But the announcement left some civil liberties advocates and a key D.C. Council member concerned.
“We’ve been sort of sounding the alarm on this stuff for a long time, saying these little pieces — they grow,” said Art Spitzer, legal director for the American Civil Liberties Union of the National Capital Area. “You put a camera here, it’s not so bad, you put a camera there, it’s not so bad. But then it turns out all the sudden, we find out there are 5,200 cameras. That’s a big number.”
Council member Phil Mendelson, chairman of the Committee on Public Safety and the Judiciary, said that the proposed move was “breathtaking” and that the initiative “has not been thought through.”
“There is a huge civil liberty implication because they’re talking about a fully [interoperable] system,” said Mr. Mendelson, at-large Democrat. “If it is as big as they are suggesting, this is a major change.”
The Video Interoperability for Public Safety (VIPS) program will consolidate the more than 5,200 cameras operated by D.C. agencies — including D.C. Public Schools and the D.C. Housing Authority — into one network managed by the city’s Homeland Security and Emergency Management Agency.
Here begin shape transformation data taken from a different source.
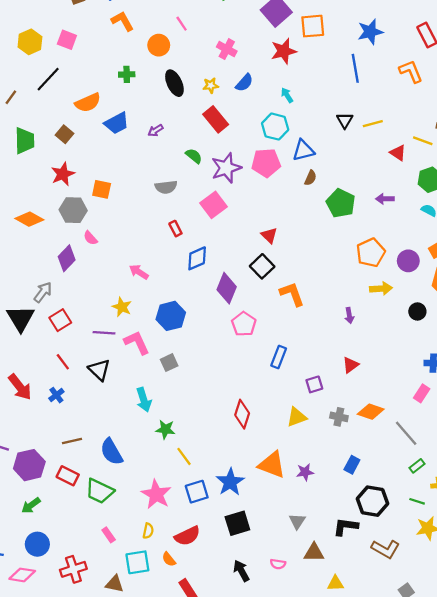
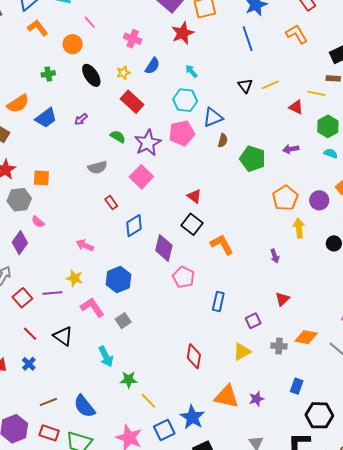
yellow arrow: (381, 289) -> (299, 228), turned -84
purple line: (104, 333) -> (52, 293), moved

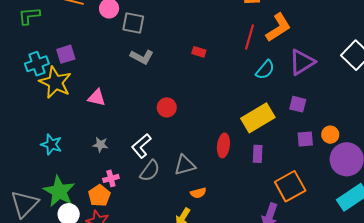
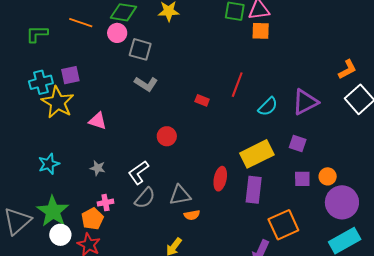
orange L-shape: (278, 27) -> (347, 69), moved, size x0.7
red line: (250, 37) -> (237, 85), moved
red rectangle: (199, 52) -> (202, 100), moved
cyan star: (51, 144) -> (49, 164), turned 30
purple rectangle: (258, 154) -> (254, 190), size x1.5
orange semicircle: (198, 193) -> (192, 215), moved

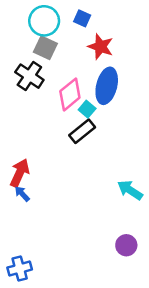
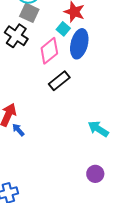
cyan square: (87, 109) -> (63, 29), moved
blue arrow: (22, 194) -> (18, 130), moved

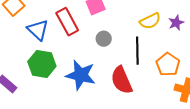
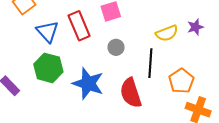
purple star: (176, 23) -> (195, 27), moved

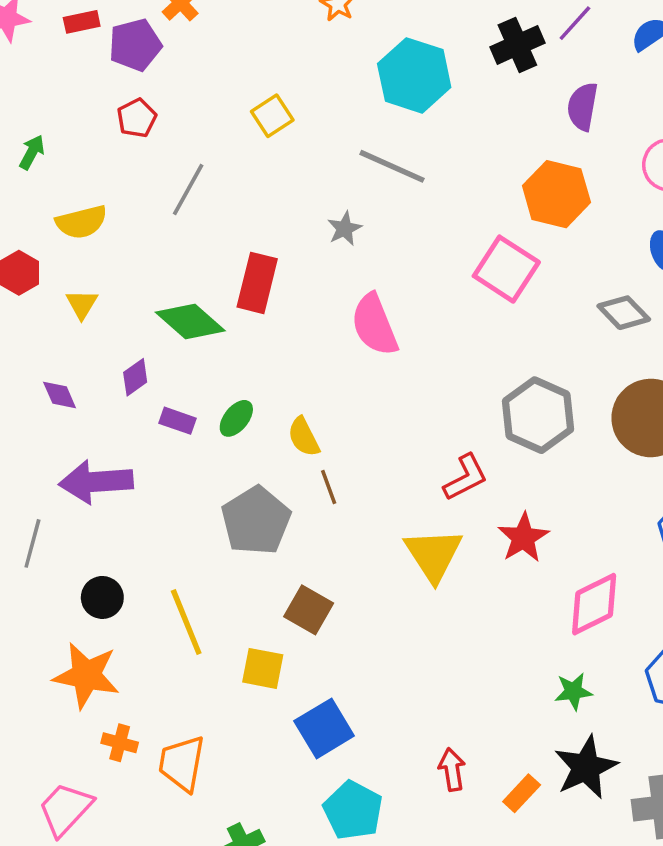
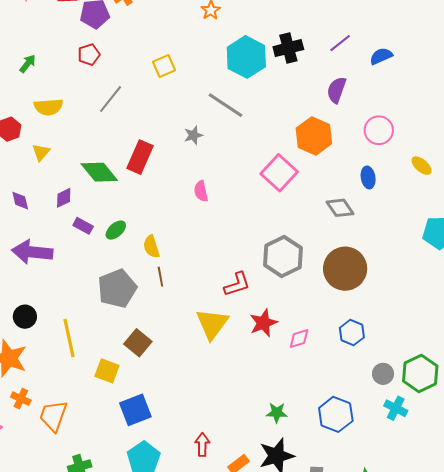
black cross: (517, 45) -> (288, 48), moved
pink semicircle: (374, 325) -> (201, 191), size x0.6
pink diamond: (594, 604) -> (299, 338), moved, size x0.6

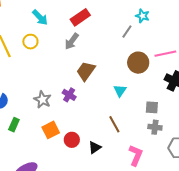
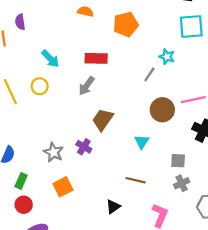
red rectangle: (80, 17) -> (96, 58), turned 36
brown line: (114, 124) -> (135, 180), turned -48
gray cross: (155, 127) -> (182, 183), turned -32
red circle: (72, 140) -> (24, 205), moved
The program will allow agencies to share camera video feeds and provide the city with a network that is actively monitored and that Mr. Darnell said will operate “24 hours a day, 365 days a year.”
Mr. Fenty, a Democrat, said the initiative will enhance the District’s countersurveillance and public-safety capabilities by increasing the number of cameras available for authorities to monitor.
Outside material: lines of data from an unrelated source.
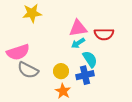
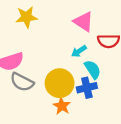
pink triangle: (78, 28) -> (83, 22), moved, turned 42
yellow circle: (61, 71) -> (60, 83), size x1.6

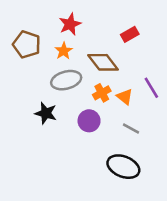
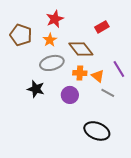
orange cross: (102, 93) -> (80, 73), turned 32
gray line: (131, 128) -> (108, 93), moved

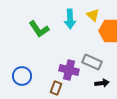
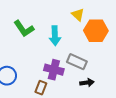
cyan arrow: (70, 19) -> (55, 36), moved

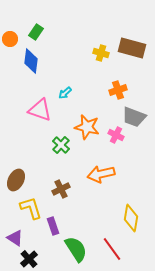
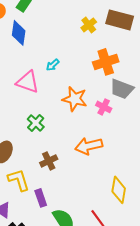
yellow cross: (101, 53) -> (89, 25), turned 35
orange cross: (118, 90) -> (106, 62), size x1.4
green cross: (61, 145) -> (36, 123), moved

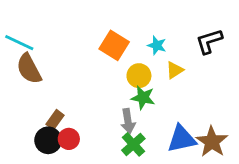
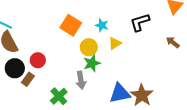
green star: (143, 98) -> (92, 63), turned -30
red circle: (69, 139) -> (38, 60), moved
black circle: (48, 140) -> (15, 68), moved
green cross: (133, 144) -> (59, 96), moved

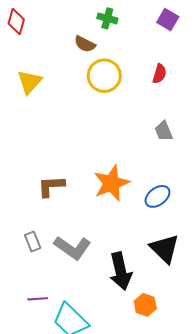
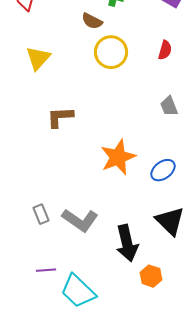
brown L-shape: (51, 186) -> (60, 117), moved

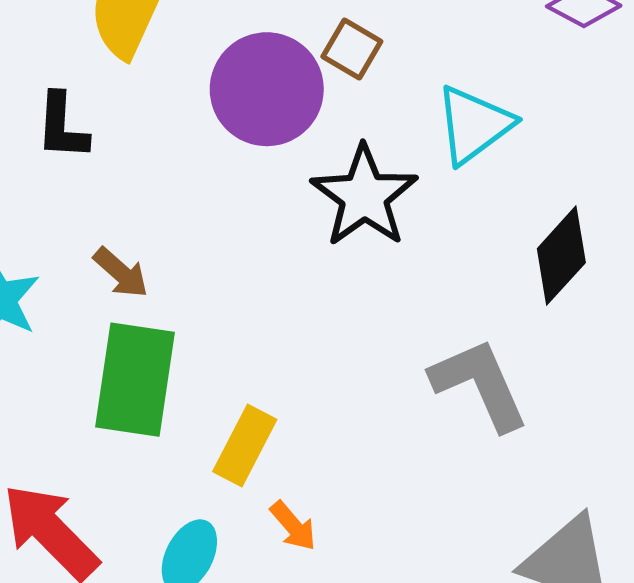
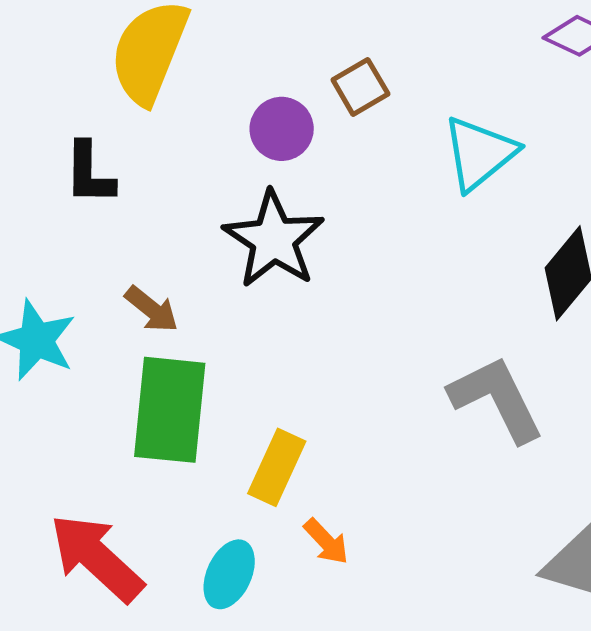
brown square: (352, 49) -> (360, 87), turned 32
purple circle: (267, 89) -> (282, 129), size x0.6
black star: (364, 196) -> (274, 239), moved

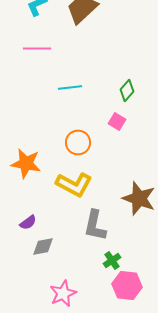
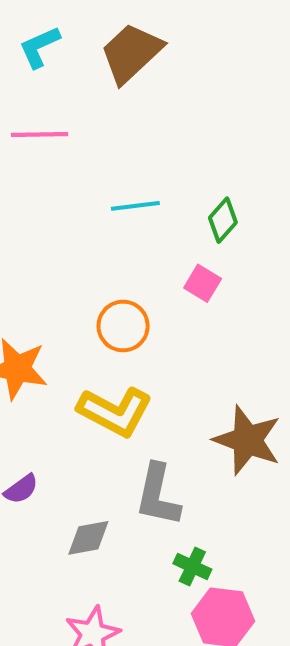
cyan line: (70, 88) -> (135, 206), moved
gray diamond: (43, 246) -> (88, 538), moved
green cross: (112, 260) -> (192, 566), turned -30

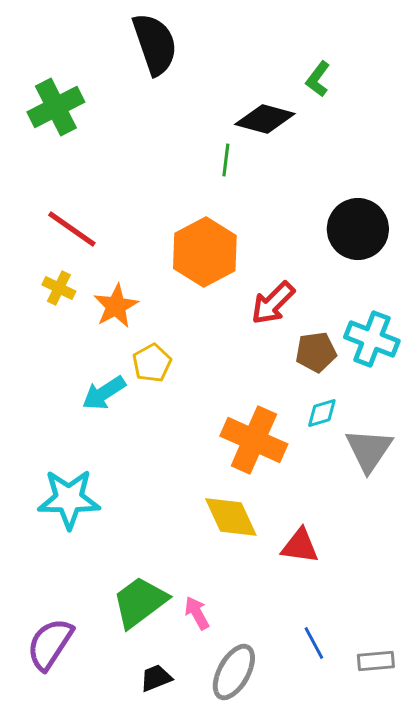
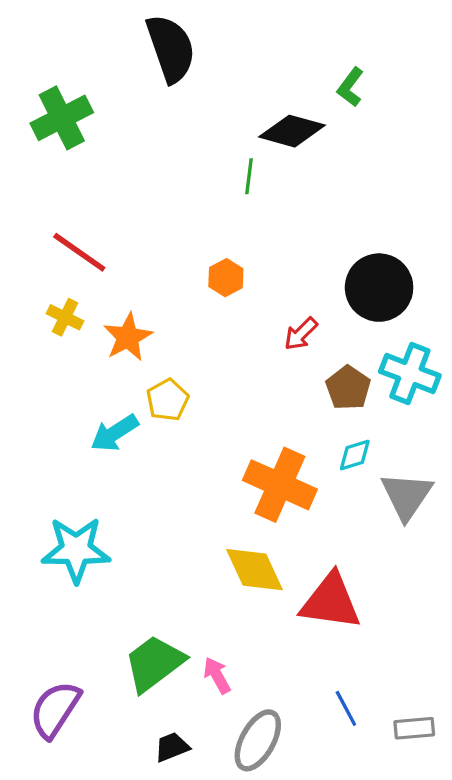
black circle: (358, 229) -> (379, 288), moved
orange hexagon: (205, 252) -> (226, 278), size x0.5
red arrow: (273, 303) -> (301, 334), size x0.7
brown pentagon: (316, 352) -> (348, 388), turned -30
red triangle: (300, 546) -> (331, 602), size x1.5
For example, the mayor said the Metropolitan Police Department currently monitors 92 surveillance cameras in high-crime neighborhoods. The number of cameras available for the department’s use in those neighborhoods will increase to 225 under the initiative, although Mr. Fenty said police and other agencies also will have access to 1,388 outside cameras and 3,874 cameras inside buildings throughout the city.
Nearly 3,500 of the cameras are operated by D.C. Public Schools. The city’s transportation department operates 131 of the devices, which are normally trained on streets but can swivel.
“It is important to note, however, that there are many more cameras that are not in high-crime areas that MPD can also use in either the prevention or fighting of crime,” Mr. Fenty said.
Surveillance camera networks have been used throughout the country and around the world by advocates who say the devices are effective tools for crime prevention.
Chicago, widely seen as the U.S. city that has made the most aggressive use of surveillance technology, has installed more than 2,000 cameras and began linking the devices into a single network in 2004. The camera network in London, referred to as the “Ring of Steel,” is thought to be the most extensive in the world, employing about 500,000 cameras.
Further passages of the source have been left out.